*Problem to solve*:
Reproduce all of the data word for word.

Transcribed page contents:
=== Begin Enclosure ===

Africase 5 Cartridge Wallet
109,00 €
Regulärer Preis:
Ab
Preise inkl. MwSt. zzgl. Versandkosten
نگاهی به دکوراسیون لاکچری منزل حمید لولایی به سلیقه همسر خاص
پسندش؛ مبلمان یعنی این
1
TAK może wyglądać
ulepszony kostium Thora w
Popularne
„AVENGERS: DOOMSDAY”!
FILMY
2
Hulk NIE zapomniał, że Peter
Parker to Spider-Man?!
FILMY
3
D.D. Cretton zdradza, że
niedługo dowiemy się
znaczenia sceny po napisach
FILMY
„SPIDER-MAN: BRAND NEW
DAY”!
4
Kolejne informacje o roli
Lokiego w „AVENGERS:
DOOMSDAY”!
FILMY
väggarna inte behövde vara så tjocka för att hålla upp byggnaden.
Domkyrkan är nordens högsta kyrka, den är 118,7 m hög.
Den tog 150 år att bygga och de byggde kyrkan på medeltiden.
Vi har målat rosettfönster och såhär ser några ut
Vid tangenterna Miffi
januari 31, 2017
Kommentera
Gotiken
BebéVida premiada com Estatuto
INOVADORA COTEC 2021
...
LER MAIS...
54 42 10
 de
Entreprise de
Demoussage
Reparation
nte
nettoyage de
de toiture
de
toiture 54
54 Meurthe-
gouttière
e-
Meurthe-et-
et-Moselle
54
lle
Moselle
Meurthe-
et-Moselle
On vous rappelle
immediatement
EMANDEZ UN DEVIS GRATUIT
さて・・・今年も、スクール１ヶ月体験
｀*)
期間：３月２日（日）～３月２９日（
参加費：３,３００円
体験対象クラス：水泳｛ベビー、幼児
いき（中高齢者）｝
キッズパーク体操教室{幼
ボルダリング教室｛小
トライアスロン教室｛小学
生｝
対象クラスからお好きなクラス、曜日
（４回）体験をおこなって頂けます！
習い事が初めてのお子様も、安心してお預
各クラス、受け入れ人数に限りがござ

=== End Enclosure ===

*Written answer*:
Africase 5 Cartridge Wallet
109,00 €
Regulärer Preis:
Ab
Preise inkl. MwSt. zzgl. Versandkosten
نگاهی به دکوراسیون لاکچری منزل حمید لولایی به سلیقه همسر خاص
پسندش؛ مبلمان یعنی این
1
TAK może wyglądać
ulepszony kostium Thora w
Popularne
„AVENGERS: DOOMSDAY”!
FILMY
2
Hulk NIE zapomniał, że Peter
Parker to Spider-Man?!
FILMY
3
D.D. Cretton zdradza, że
niedługo dowiemy się
znaczenia sceny po napisach
FILMY
„SPIDER-MAN: BRAND NEW
DAY”!
4
Kolejne informacje o roli
Lokiego w „AVENGERS:
DOOMSDAY”!
FILMY
väggarna inte behövde vara så tjocka för att hålla upp byggnaden.
Domkyrkan är nordens högsta kyrka, den är 118,7 m hög.
Den tog 150 år att bygga och de byggde kyrkan på medeltiden.
Vi har målat rosettfönster och såhär ser några ut
Vid tangenterna Miffi
januari 31, 2017
Kommentera
Gotiken
BebéVida premiada com Estatuto
INOVADORA COTEC 2021
...
LER MAIS...
54 42 10
 de
Entreprise de
Demoussage
Reparation
nte
nettoyage de
de toiture
de
toiture 54
54 Meurthe-
gouttière
e-
Meurthe-et-
et-Moselle
54
lle
Moselle
Meurthe-
et-Moselle
On vous rappelle
immediatement
EMANDEZ UN DEVIS GRATUIT
さて・・・今年も、スクール１ヶ月体験
｀*)
期間：３月２日（日）～３月２９日（
参加費：３,３００円
体験対象クラス：水泳｛ベビー、幼児
いき（中高齢者）｝
キッズパーク体操教室{幼
ボルダリング教室｛小
トライアスロン教室｛小学
生｝
対象クラスからお好きなクラス、曜日
（４回）体験をおこなって頂けます！
習い事が初めてのお子様も、安心してお預
各クラス、受け入れ人数に限りがござ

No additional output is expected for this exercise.